**Task**
The data below is to be written out exactly, with no pictures.

**Records shown**

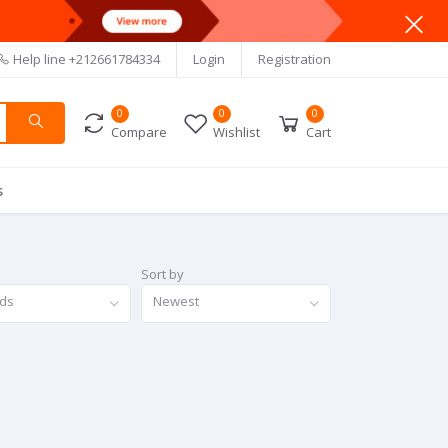
Help line
+212661784334
Login
Registration
0
0
0
Compare
Wishlist
Cart
s
Sort by
nds
Newest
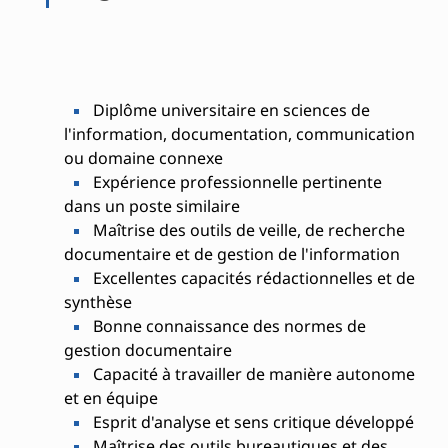
Diplôme universitaire en sciences de
l'information, documentation, communication
ou domaine connexe
Expérience professionnelle pertinente
dans un poste similaire
Maîtrise des outils de veille, de recherche
documentaire et de gestion de l'information
Excellentes capacités rédactionnelles et de
synthèse
Bonne connaissance des normes de
gestion documentaire
Capacité à travailler de manière autonome
et en équipe
Esprit d'analyse et sens critique développé
Maîtrise des outils bureautiques et des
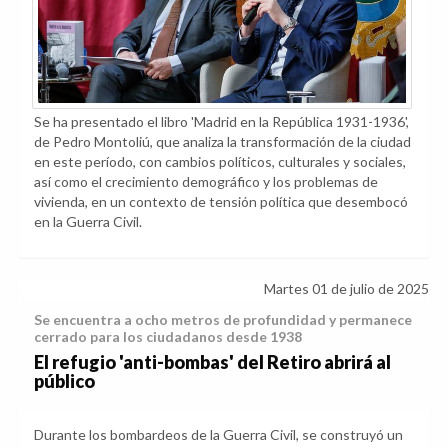
Se ha presentado el libro 'Madrid en la República 1931-1936',
de Pedro Montoliú, que analiza la transformación de la ciudad
en este período, con cambios políticos, culturales y sociales,
así como el crecimiento demográfico y los problemas de
vivienda, en un contexto de tensión política que desembocó
en la Guerra Civil.
Martes 01 de julio de 2025
Se encuentra a ocho metros de profundidad y permanece
cerrado para los ciudadanos desde 1938
El refugio 'anti-bombas' del Retiro abrirá al
público
Durante los bombardeos de la Guerra Civil, se construyó un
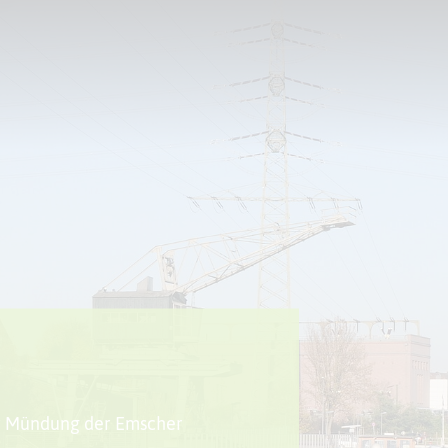
Sport + Bewegung
Aktuelles
ur Mündung der Emscher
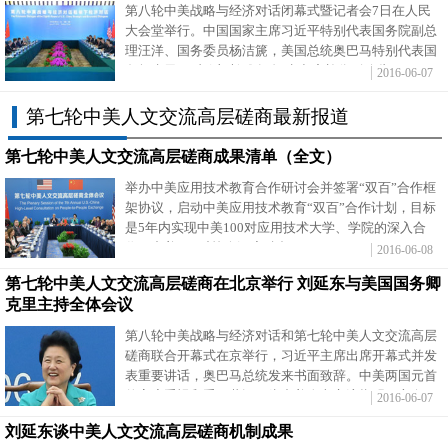
第八轮中美战略与经济对话闭幕式暨记者会7日在人民
大会堂举行。中国国家主席习近平特别代表国务院副总
理汪洋、国务委员杨洁篪，美国总统奥巴马特别代表国
务卿克里、财政部长雅各布·卢出席并分别致辞。
2016-06-07
第七轮中美人文交流高层磋商最新报道
第七轮中美人文交流高层磋商成果清单（全文）
举办中美应用技术教育合作研讨会并签署“双百”合作框
架协议，启动中美应用技术教育“双百”合作计划，目标
是5年内实现中美100对应用技术大学、学院的深入合
作，中美100对校企深度融合。
2016-06-08
第七轮中美人文交流高层磋商在北京举行 刘延东与美国国务卿
克里主持全体会议
第八轮中美战略与经济对话和第七轮中美人文交流高层
磋商联合开幕式在京举行，习近平主席出席开幕式并发
表重要讲话，奥巴马总统发来书面致辞。中美两国元首
的高度重视和重要共识，为中美人文交流指明了方向、
2016-06-07
注入了动力。
刘延东谈中美人文交流高层磋商机制成果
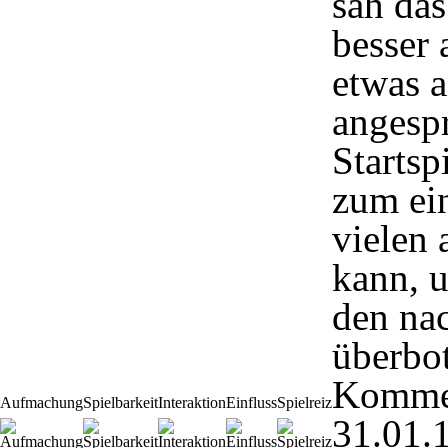
sah da
besser 
etwas 
angesp
Startsp
zum ein
vielen 
kann, u
den nac
überbo
Komme
Aufmachung
Spielbarkeit
Interaktion
Einfluss
Spielreiz
31.01.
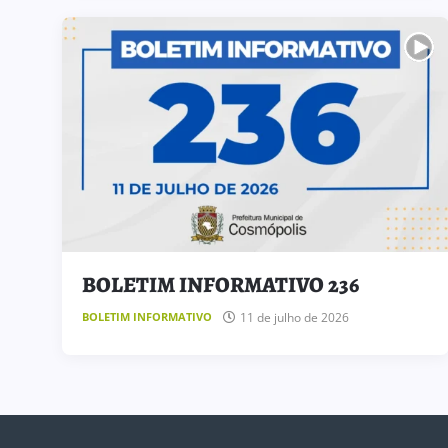
BOLETIM INFORMATIVO 236
11 de julho de 2026
BOLETIM INFORMATIVO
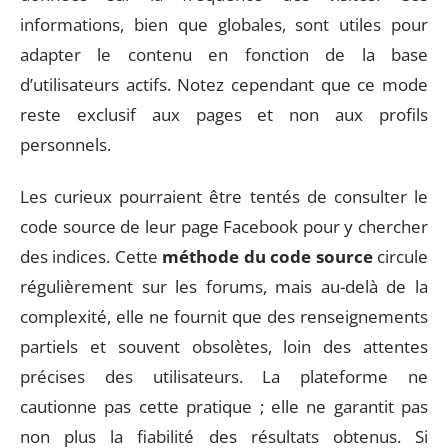
informations, bien que globales, sont utiles pour
adapter le contenu en fonction de la base
d’utilisateurs actifs. Notez cependant que ce mode
reste exclusif aux pages et non aux profils
personnels.
Les curieux pourraient être tentés de consulter le
code source de leur page Facebook pour y chercher
des indices. Cette
méthode du code source
circule
régulièrement sur les forums, mais au-delà de la
complexité, elle ne fournit que des renseignements
partiels et souvent obsolètes, loin des attentes
précises des utilisateurs. La plateforme ne
cautionne pas cette pratique ; elle ne garantit pas
non plus la fiabilité des résultats obtenus. Si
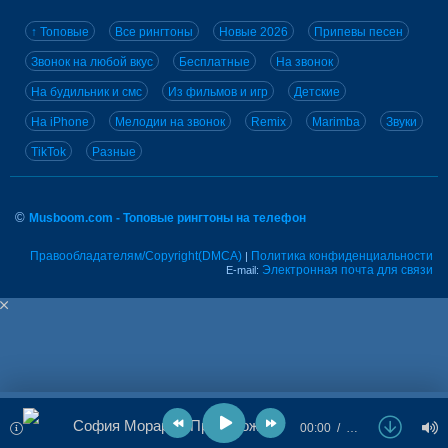
↑ Топовые
Все рингтоны
Новые 2026
Припевы песен
Звонок на любой вкус
Бесплатные
На звонок
На будильник и смс
Из фильмов и игр
Детские
На iPhone
Мелодии на звонок
Remix
Marimba
Звуки
TikTok
Разные
©
Musboom.com - Топовые рингтоны на телефон
Правообладателям/Copyright(DMCA)
Политика конфиденциальности
|
Электронная почта для связи
E-mail:
София Морару - Приворожила
00:00
…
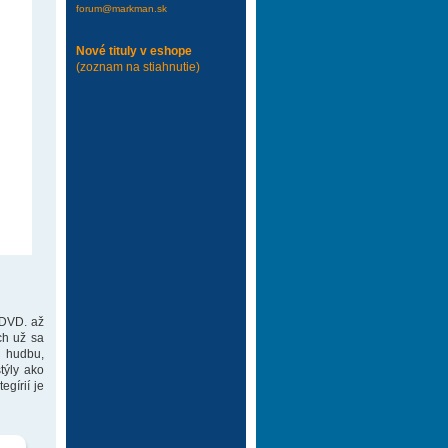
forum@markman.sk
Nové tituly v eshope
(zoznam na stiahnutie)
 DVD. až
ch už sa
 hudbu,
týly ako
gírií je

**Answer to this problem**
Help line
+212661784334
Login
Registration
0
0
0
Compare
Wishlist
Cart
s
Sort by
nds
Newest
Diplôme universitaire en sciences de
l'information, documentation, communication
ou domaine connexe
Expérience professionnelle pertinente
dans un poste similaire
Maîtrise des outils de veille, de recherche
documentaire et de gestion de l'information
Excellentes capacités rédactionnelles et de
synthèse
Bonne connaissance des normes de
gestion documentaire
Capacité à travailler de manière autonome
et en équipe
Esprit d'analyse et sens critique développé
Maîtrise des outils bureautiques et des
Se ha presentado el libro 'Madrid en la República 1931-1936',
de Pedro Montoliú, que analiza la transformación de la ciudad
en este período, con cambios políticos, culturales y sociales,
así como el crecimiento demográfico y los problemas de
vivienda, en un contexto de tensión política que desembocó
en la Guerra Civil.
Martes 01 de julio de 2025
Se encuentra a ocho metros de profundidad y permanece
cerrado para los ciudadanos desde 1938
El refugio 'anti-bombas' del Retiro abrirá al
público
Durante los bombardeos de la Guerra Civil, se construyó un
Sport + Bewegung
Aktuelles
ur Mündung der Emscher
第八轮中美战略与经济对话闭幕式暨记者会7日在人民
大会堂举行。中国国家主席习近平特别代表国务院副总
理汪洋、国务委员杨洁篪，美国总统奥巴马特别代表国
务卿克里、财政部长雅各布·卢出席并分别致辞。
2016-06-07
第七轮中美人文交流高层磋商最新报道
第七轮中美人文交流高层磋商成果清单（全文）
举办中美应用技术教育合作研讨会并签署“双百”合作框
架协议，启动中美应用技术教育“双百”合作计划，目标
是5年内实现中美100对应用技术大学、学院的深入合
作，中美100对校企深度融合。
2016-06-08
第七轮中美人文交流高层磋商在北京举行 刘延东与美国国务卿
克里主持全体会议
第八轮中美战略与经济对话和第七轮中美人文交流高层
磋商联合开幕式在京举行，习近平主席出席开幕式并发
表重要讲话，奥巴马总统发来书面致辞。中美两国元首
的高度重视和重要共识，为中美人文交流指明了方向、
2016-06-07
注入了动力。
刘延东谈中美人文交流高层磋商机制成果
sah da
besser 
etwas 
angesp
Startsp
zum ein
vielen 
kann, u
den nac
überbo
Komme
Aufmachung
Spielbarkeit
Interaktion
Einfluss
Spielreiz
31.01.
BOLETIM INFORMATIVO 236
11 de julho de 2026
BOLETIM INFORMATIVO
informations, bien que globales, sont utiles pour
adapter le contenu en fonction de la base
d’utilisateurs actifs. Notez cependant que ce mode
reste exclusif aux pages et non aux profils
personnels.
Les curieux pourraient être tentés de consulter le
code source de leur page Facebook pour y chercher
des indices. Cette
méthode du code source
circule
régulièrement sur les forums, mais au-delà de la
complexité, elle ne fournit que des renseignements
partiels et souvent obsolètes, loin des attentes
précises des utilisateurs. La plateforme ne
cautionne pas cette pratique ; elle ne garantit pas
non plus la fiabilité des résultats obtenus. Si
↑ Топовые
Все рингтоны
Новые 2026
Припевы песен
Звонок на любой вкус
Бесплатные
На звонок
На будильник и смс
Из фильмов и игр
Детские
На iPhone
Мелодии на звонок
Remix
Marimba
Звуки
TikTok
Разные
©
Musboom.com - Топовые рингтоны на телефон
Правообладателям/Copyright(DMCA)
Политика конфиденциальности
|
Электронная почта для связи
E-mail:
София Морару - Приворожила
00:00
…
forum@markman.sk
Nové tituly v eshope
(zoznam na stiahnutie)
 DVD. až
ch už sa
 hudbu,
týly ako
gírií je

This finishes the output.